#### Task input:
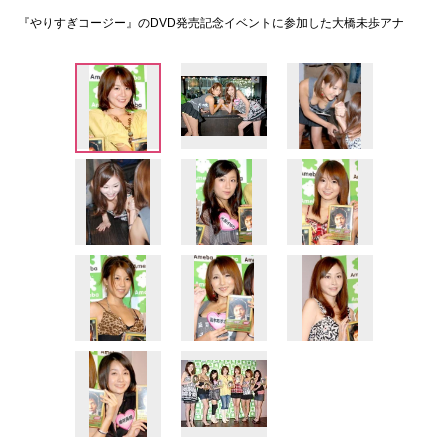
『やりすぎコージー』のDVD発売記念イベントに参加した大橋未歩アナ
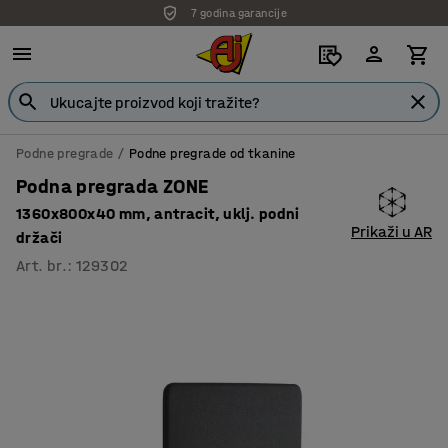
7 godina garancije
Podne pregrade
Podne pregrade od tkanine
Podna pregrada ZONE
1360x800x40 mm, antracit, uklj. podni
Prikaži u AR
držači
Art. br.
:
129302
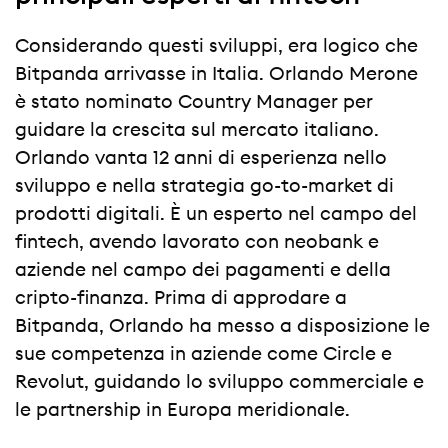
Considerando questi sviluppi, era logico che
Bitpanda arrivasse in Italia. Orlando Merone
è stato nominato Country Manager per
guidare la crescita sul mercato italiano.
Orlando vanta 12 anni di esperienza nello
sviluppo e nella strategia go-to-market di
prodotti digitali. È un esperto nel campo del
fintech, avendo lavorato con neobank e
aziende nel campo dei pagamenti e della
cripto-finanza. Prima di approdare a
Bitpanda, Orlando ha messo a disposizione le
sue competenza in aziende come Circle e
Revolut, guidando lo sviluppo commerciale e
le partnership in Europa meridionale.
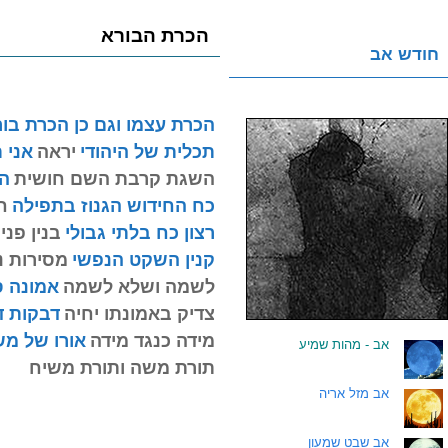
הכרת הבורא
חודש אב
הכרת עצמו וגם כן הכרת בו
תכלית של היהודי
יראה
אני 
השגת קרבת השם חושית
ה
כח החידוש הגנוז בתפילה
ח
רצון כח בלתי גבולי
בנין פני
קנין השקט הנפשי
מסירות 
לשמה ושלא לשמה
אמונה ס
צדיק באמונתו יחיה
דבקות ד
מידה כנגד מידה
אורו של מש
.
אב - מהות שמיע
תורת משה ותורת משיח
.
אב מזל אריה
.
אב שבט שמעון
--
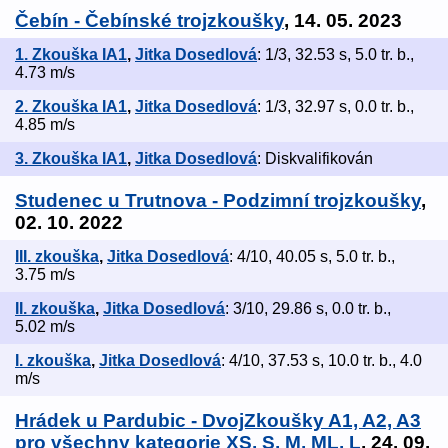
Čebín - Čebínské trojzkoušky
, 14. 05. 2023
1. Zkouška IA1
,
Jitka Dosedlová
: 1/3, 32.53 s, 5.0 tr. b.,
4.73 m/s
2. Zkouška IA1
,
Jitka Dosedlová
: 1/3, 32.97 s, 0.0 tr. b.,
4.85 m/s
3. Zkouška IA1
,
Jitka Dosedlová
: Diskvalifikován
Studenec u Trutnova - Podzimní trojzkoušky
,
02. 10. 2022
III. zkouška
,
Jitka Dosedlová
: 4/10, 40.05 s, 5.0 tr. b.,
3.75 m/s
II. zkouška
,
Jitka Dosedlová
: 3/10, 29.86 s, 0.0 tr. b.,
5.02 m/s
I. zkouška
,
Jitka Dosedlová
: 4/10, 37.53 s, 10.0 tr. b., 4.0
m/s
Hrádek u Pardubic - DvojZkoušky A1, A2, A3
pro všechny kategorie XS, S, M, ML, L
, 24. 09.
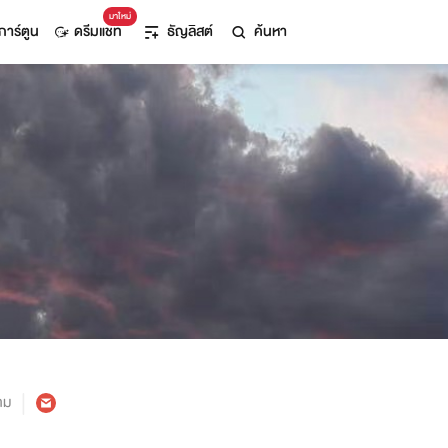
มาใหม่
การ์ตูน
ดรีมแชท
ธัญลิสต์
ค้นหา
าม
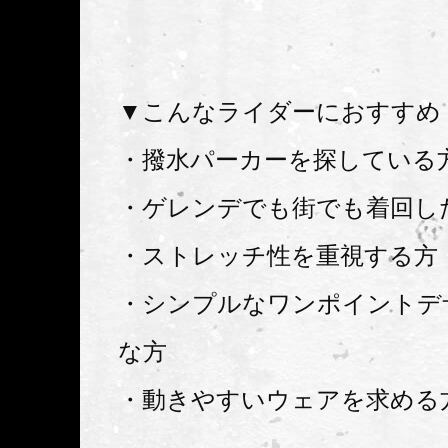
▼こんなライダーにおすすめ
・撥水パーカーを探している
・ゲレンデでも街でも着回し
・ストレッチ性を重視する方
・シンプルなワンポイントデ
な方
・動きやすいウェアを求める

#### About this exercise:
Each line in the entries above, starting at the line with "צדיק באמונתו יחיה" and ending at the line with "אב שבט שמעון", is to be printed exactly, and only those lines.

#### Your response:
צדיק באמונתו יחיה
דבקות ד
מידה כנגד מידה
אורו של מש
.
אב - מהות שמיע
תורת משה ותורת משיח
.
אב מזל אריה
.
אב שבט שמעון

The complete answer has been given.